▶ [WORK TASK]
Below are the records; give the number of lines in them that include the word "root", and nothing more.

>>>

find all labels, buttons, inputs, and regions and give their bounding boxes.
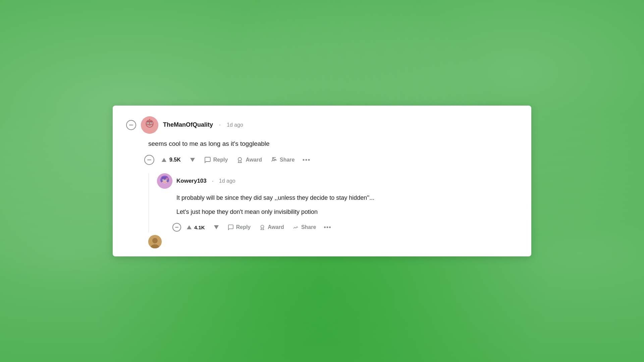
svg-point-30 <box>327 227 328 228</box>
reply-timestamp: 1d ago <box>219 178 235 184</box>
thread-line <box>148 173 149 232</box>
comment-thread: TheManOfQuality · 1d ago seems cool to m… <box>126 116 518 248</box>
more-options-button[interactable] <box>300 158 313 162</box>
upvote-button[interactable]: 9.5K <box>158 155 184 165</box>
comment-body: seems cool to me as long as it's togglea… <box>148 139 518 149</box>
separator: · <box>219 121 221 128</box>
more-icon <box>303 159 310 161</box>
reply-share-button[interactable]: Share <box>289 222 319 232</box>
reply-upvote-button[interactable]: 4.1K <box>183 223 208 232</box>
comment-username[interactable]: TheManOfQuality <box>163 121 213 128</box>
svg-point-26 <box>166 178 168 180</box>
reply-body: It probably will be since they did say ,… <box>176 193 518 217</box>
svg-point-13 <box>303 159 305 161</box>
reply-share-label: Share <box>301 224 316 230</box>
reply-separator: · <box>212 178 214 185</box>
reply-award-label: Award <box>268 224 284 230</box>
reply-body-line1: It probably will be since they did say ,… <box>176 193 518 203</box>
reply-award-button[interactable]: Award <box>256 222 287 232</box>
reply-username[interactable]: Kowery103 <box>176 178 207 184</box>
avatar <box>141 116 158 134</box>
svg-rect-8 <box>148 120 151 121</box>
collapse-small-icon <box>147 158 152 162</box>
award-label: Award <box>246 157 262 163</box>
svg-point-6 <box>151 122 152 123</box>
comment-card: TheManOfQuality · 1d ago seems cool to m… <box>113 106 531 256</box>
next-reply-hint <box>148 235 518 248</box>
award-button[interactable]: Award <box>233 155 265 165</box>
reply-vote-collapse-button[interactable] <box>172 223 181 232</box>
comment-timestamp: 1d ago <box>227 122 243 128</box>
collapse-icon <box>129 123 133 127</box>
reply-share-icon <box>293 224 299 230</box>
reply-collapse-icon <box>175 225 179 229</box>
svg-point-31 <box>329 227 331 228</box>
share-button[interactable]: Share <box>267 155 298 165</box>
reply-reply-label: Reply <box>236 224 251 230</box>
reply-body-line2: Let's just hope they don't mean only inv… <box>176 207 518 217</box>
share-icon <box>271 157 277 163</box>
reply-more-options-button[interactable] <box>321 225 333 230</box>
reply-reply-button[interactable]: Reply <box>224 222 254 232</box>
svg-point-23 <box>163 180 164 180</box>
downvote-button[interactable] <box>186 155 199 165</box>
reply-container: Kowery103 · 1d ago It probably will be s… <box>148 173 518 232</box>
upvote-icon <box>161 157 167 163</box>
reply-avatar <box>157 173 172 189</box>
svg-point-12 <box>238 158 241 161</box>
reply-downvote-icon <box>214 225 219 230</box>
reply-award-icon <box>259 224 265 230</box>
svg-point-33 <box>152 238 158 243</box>
award-icon <box>236 157 243 163</box>
svg-point-28 <box>261 225 264 228</box>
reply-bubble-icon2 <box>228 224 234 230</box>
share-label: Share <box>280 157 294 163</box>
comment-action-bar: 9.5K Reply Award <box>144 155 518 165</box>
downvote-icon <box>190 157 196 163</box>
svg-rect-0 <box>129 125 133 125</box>
reply-upvote-icon <box>186 225 192 230</box>
next-avatar <box>148 235 162 248</box>
svg-point-14 <box>306 159 307 161</box>
reply-downvote-button[interactable] <box>210 223 222 232</box>
reply-bubble-icon <box>204 157 211 163</box>
collapse-button[interactable] <box>126 120 136 130</box>
vote-collapse-button[interactable] <box>144 155 154 165</box>
reply-action-bar: 4.1K Reply <box>172 222 518 232</box>
svg-rect-27 <box>175 227 178 228</box>
svg-point-10 <box>149 118 150 119</box>
reply-vote-count: 4.1K <box>194 225 205 230</box>
vote-count: 9.5K <box>169 157 181 163</box>
reply-more-icon <box>324 226 331 228</box>
svg-point-29 <box>324 227 326 228</box>
reply-button[interactable]: Reply <box>201 155 231 165</box>
comment-header: TheManOfQuality · 1d ago <box>126 116 518 134</box>
svg-rect-11 <box>147 160 151 160</box>
reply-label: Reply <box>213 157 228 163</box>
reply-content: Kowery103 · 1d ago It probably will be s… <box>157 173 518 232</box>
svg-point-5 <box>148 122 149 123</box>
svg-point-15 <box>308 159 310 161</box>
reply-header: Kowery103 · 1d ago <box>157 173 518 189</box>
svg-point-24 <box>166 180 166 180</box>
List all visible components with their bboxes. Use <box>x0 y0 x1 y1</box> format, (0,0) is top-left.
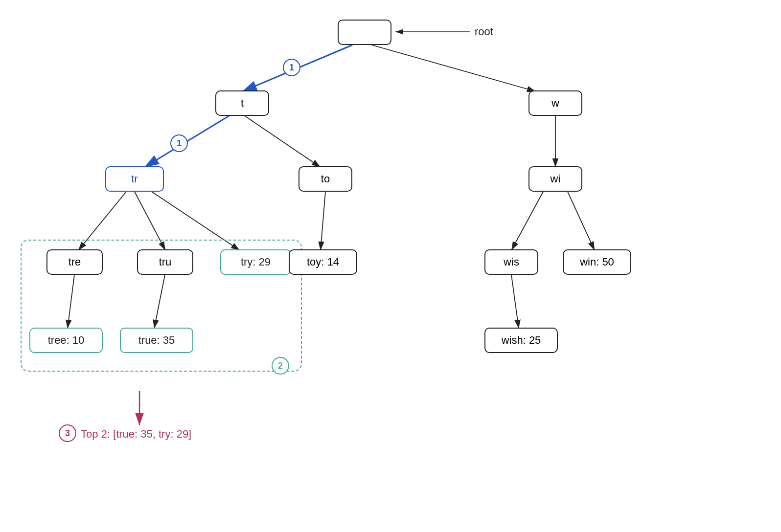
node-tre: tre <box>46 249 103 275</box>
top2-result-label: Top 2: [true: 35, try: 29] <box>81 428 191 441</box>
step2-circle: 2 <box>272 357 289 375</box>
node-t: t <box>215 90 269 116</box>
step3-circle: 3 <box>59 424 76 442</box>
svg-line-12 <box>321 192 325 250</box>
diagram-canvas: root t w tr to wi tre tru try: 29 toy: 1… <box>0 0 781 532</box>
step1-circle-t-tr: 1 <box>170 134 188 152</box>
node-win: win: 50 <box>563 249 631 275</box>
root-label: root <box>475 25 493 38</box>
svg-line-5 <box>372 45 536 91</box>
node-true: true: 35 <box>120 328 193 353</box>
node-wish: wish: 25 <box>484 328 558 353</box>
node-tree: tree: 10 <box>29 328 103 353</box>
svg-line-13 <box>511 192 543 250</box>
node-wis: wis <box>484 249 538 275</box>
svg-line-7 <box>245 116 321 167</box>
node-w: w <box>528 90 582 116</box>
node-to: to <box>299 166 352 192</box>
node-toy: toy: 14 <box>289 249 357 275</box>
node-wi: wi <box>528 166 582 192</box>
node-root <box>338 20 391 45</box>
node-try: try: 29 <box>220 249 291 275</box>
svg-line-14 <box>568 192 595 250</box>
node-tru: tru <box>137 249 193 275</box>
node-tr: tr <box>105 166 164 192</box>
step1-circle-root-t: 1 <box>283 59 300 76</box>
svg-line-17 <box>511 275 519 329</box>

<<<

▶ [WRITTEN ANSWER]
4